3. IMO the sanctions are set in stone as long as the Putin regime lasts. This is honestly a problem, but sanctions have proven historically difficult to unwind. Any projection of the future, no matter what Russia does in Ukraine, has to factor in that Russia's sanctioned win or lose for years or even decades.
4. I really think a Russian collapse in the field is modestly likely at this point. The sheer logistical incompetence, the bad planning, and the casualty numbers all make this look like a clusterfuck. I don't have to take Ukrainian propaganda numbers as gospel to read estimates that suggest Russia has lost ridiculous troops and equipment compared to how pre-war estimates assumed the war would go.
5. I doubt that there's going to be an anti-Putin coup. Putin seems to have coup-proofed his system fairly well and the groups most harmed by the sanctions, oligarchs and common people, don't seem to have any power to overthrow the system.
6. The real question for me is how long can Russia sustain an occupation of Ukraine?
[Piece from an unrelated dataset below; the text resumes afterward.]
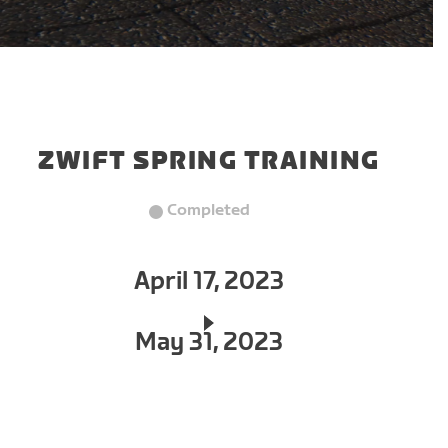
ZWIFT SPRING TRAINING
Completed
April 17, 2023
May 31, 2023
Russia seems to have made absolutely no plan for needing to sustain anything more than a quick coup against a neutral population. Russia has serious advantages in raw numbers and stocks of weapons, but the challenges involved with occupying Ukraine while sanctioned seem impressive.
7. I honestly suspect we're in one of the better timeline outcomes here. I think Russia going crazy over a non-NATO member was much safer than if it hit NATO or the EU member states, and the dangers involved with escalation would be much higher if Russia was losing a war against a credible threat instead of apparently running low on spare resources when engaging in a pissing match over Ukraine not liking them anymore. Given the planning appears to have been "sponsor a coup where no one fights back, asking about Plan B sounds like something a traitor would do" I think the Russian leadership was likely to do something roughly like this on one of their bordering countries even if Ukraine was still as quiescent as Belarus.